Transcribed page contents:
►

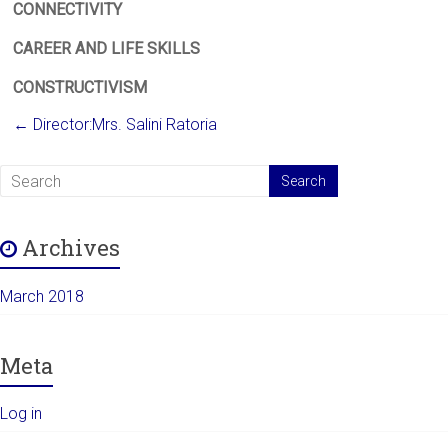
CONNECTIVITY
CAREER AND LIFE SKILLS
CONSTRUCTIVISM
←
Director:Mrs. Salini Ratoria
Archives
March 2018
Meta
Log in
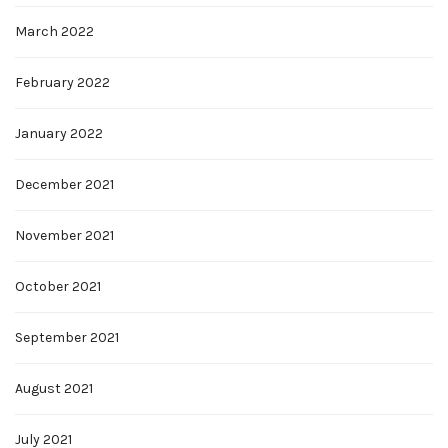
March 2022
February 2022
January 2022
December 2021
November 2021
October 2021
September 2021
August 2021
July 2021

◄
►

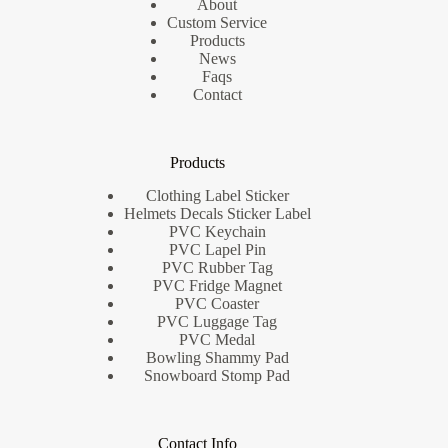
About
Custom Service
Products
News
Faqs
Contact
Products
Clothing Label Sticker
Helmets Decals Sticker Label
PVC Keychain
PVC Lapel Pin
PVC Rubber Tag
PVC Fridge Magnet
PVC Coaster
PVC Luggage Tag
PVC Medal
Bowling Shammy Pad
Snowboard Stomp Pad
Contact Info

◄

Prompt
Among the lines above, find those containing the word "Label" and copy each.

Solved problem
Clothing Label Sticker
Helmets Decals Sticker Label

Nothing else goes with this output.